Please restate every line below exactly, without any pictures.
BEGIN
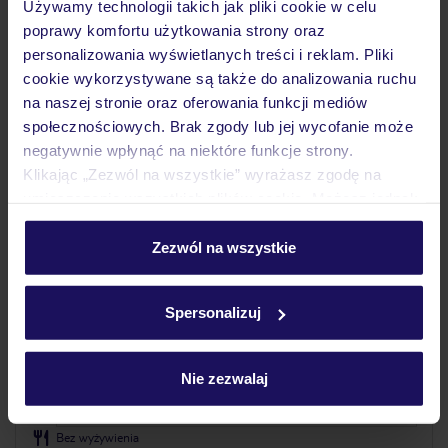
Używamy technologii takich jak pliki cookie w celu
poprawy komfortu użytkowania strony oraz
ZALICZKA 25%
personalizowania wyświetlanych treści i reklam. Pliki
cookie wykorzystywane są także do analizowania ruchu
na naszej stronie oraz oferowania funkcji mediów
społecznościowych. Brak zgody lub jej wycofanie może
negatywnie wpłynąć na niektóre funkcje strony.
Klikając „Zezwól na wszystkie” wyrażasz zgodę na
umieszczenie wszystkich plików cookie. Możesz jednak
personalizować swój wybór wchodząc w zakładkę
„Szczegóły”
Zezwól na wszystkie
4.7
/5
79
opinii
Szczegółowe informacje o plikach cookie znajdziesz
w
polityce plików cookies
oraz
polityce prywatności
.
Heritage Hotel Fermai
Spersonalizuj
CHORWACJA
DALMACJA ŚRODKOWA
SPLIT
6 788
ZŁ
OSOBA
Nie zezwalaj
13.10.2026 - 20.10.2026
(7 noclegów)
Warszawa-Chopina (12:40)
Bez wyżywienia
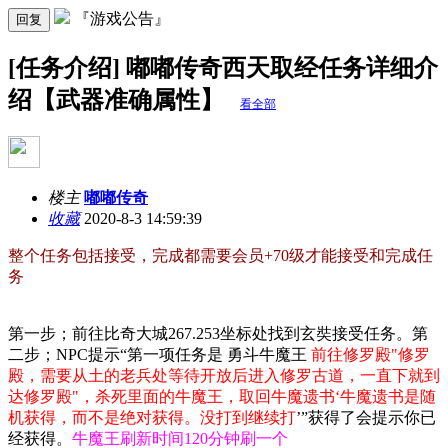
『游戏公告』
回复
[任务介绍] 嘟嘟传奇西天取经任务详细介
绍【武器准确属性】
看全部
楼主
嘟嘟传奇
收藏
2020-8-3 14:59:39
整个任务包括接受，完成都需要会员+70级才能接受和完成任
务
第一步；前往比奇大城267.253坐标处找到玄奘接受任务。第
二步；NPC提示“第一项任务是 勇斗牛魔王
前往修罗殿"修罗
殿，需要从土的老兵处等待开放后进入修罗古道，一直下就到
达修罗殿"，杀死里面的牛魔王，取回牛魔遗书‘牛魔遗书是随
机获得，而不是绝对获得。没打到继续打
’”获得了会提示你已
经获得。
牛魔王刷新时间120分钟刷一个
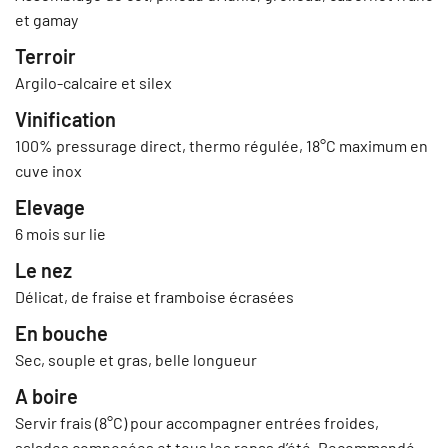
et gamay
Terroir
Argilo-calcaire et silex
Vinification
100% pressurage direct, thermo régulée, 18°C maximum en
cuve inox
Elevage
6 mois sur lie
Le nez
Délicat, de fraise et framboise écrasées
En bouche
Sec, souple et gras, belle longueur
A boire
Servir frais (8°C) pour accompagner entrées froides,
salades composées et tous les repas d’été. Recommandé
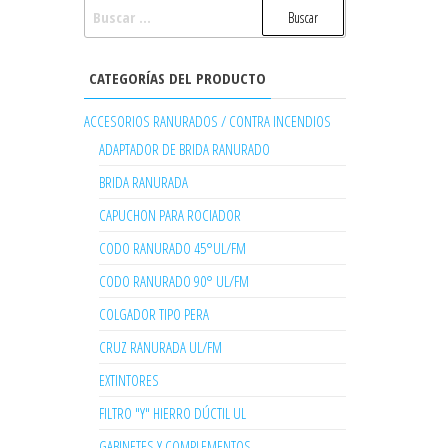
BUSCAR:
CATEGORÍAS DEL PRODUCTO
ACCESORIOS RANURADOS / CONTRA INCENDIOS
ADAPTADOR DE BRIDA RANURADO
BRIDA RANURADA
CAPUCHON PARA ROCIADOR
CODO RANURADO 45°UL/FM
CODO RANURADO 90° UL/FM
COLGADOR TIPO PERA
CRUZ RANURADA UL/FM
EXTINTORES
FILTRO "Y" HIERRO DÚCTIL UL
GABINETES Y COMPLEMENTOS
END
ANSWER TO THIS TASK >>
Używamy technologii takich jak pliki cookie w celu
poprawy komfortu użytkowania strony oraz
ZALICZKA 25%
personalizowania wyświetlanych treści i reklam. Pliki
cookie wykorzystywane są także do analizowania ruchu
na naszej stronie oraz oferowania funkcji mediów
społecznościowych. Brak zgody lub jej wycofanie może
negatywnie wpłynąć na niektóre funkcje strony.
Klikając „Zezwól na wszystkie” wyrażasz zgodę na
umieszczenie wszystkich plików cookie. Możesz jednak
personalizować swój wybór wchodząc w zakładkę
„Szczegóły”
Zezwól na wszystkie
4.7
/5
79
opinii
Szczegółowe informacje o plikach cookie znajdziesz
w
polityce plików cookies
oraz
polityce prywatności
.
Heritage Hotel Fermai
Spersonalizuj
CHORWACJA
DALMACJA ŚRODKOWA
SPLIT
6 788
ZŁ
OSOBA
Nie zezwalaj
13.10.2026 - 20.10.2026
(7 noclegów)
Warszawa-Chopina (12:40)
Bez wyżywienia
『游戏公告』
回复
[任务介绍] 嘟嘟传奇西天取经任务详细介
绍【武器准确属性】
看全部
楼主
嘟嘟传奇
收藏
2020-8-3 14:59:39
整个任务包括接受，完成都需要会员+70级才能接受和完成任
务
第一步；前往比奇大城267.253坐标处找到玄奘接受任务。第
二步；NPC提示“第一项任务是 勇斗牛魔王
前往修罗殿"修罗
殿，需要从土的老兵处等待开放后进入修罗古道，一直下就到
达修罗殿"，杀死里面的牛魔王，取回牛魔遗书‘牛魔遗书是随
机获得，而不是绝对获得。没打到继续打
’”获得了会提示你已
经获得。
牛魔王刷新时间120分钟刷一个
et gamay
Terroir
Argilo-calcaire et silex
Vinification
100% pressurage direct, thermo régulée, 18°C maximum en
cuve inox
Elevage
6 mois sur lie
Le nez
Délicat, de fraise et framboise écrasées
En bouche
Sec, souple et gras, belle longueur
A boire
Servir frais (8°C) pour accompagner entrées froides,
salades composées et tous les repas d’été. Recommandé
BUSCAR:
CATEGORÍAS DEL PRODUCTO
ACCESORIOS RANURADOS / CONTRA INCENDIOS
ADAPTADOR DE BRIDA RANURADO
BRIDA RANURADA
CAPUCHON PARA ROCIADOR
CODO RANURADO 45°UL/FM
CODO RANURADO 90° UL/FM
COLGADOR TIPO PERA
CRUZ RANURADA UL/FM
EXTINTORES
FILTRO "Y" HIERRO DÚCTIL UL
GABINETES Y COMPLEMENTOS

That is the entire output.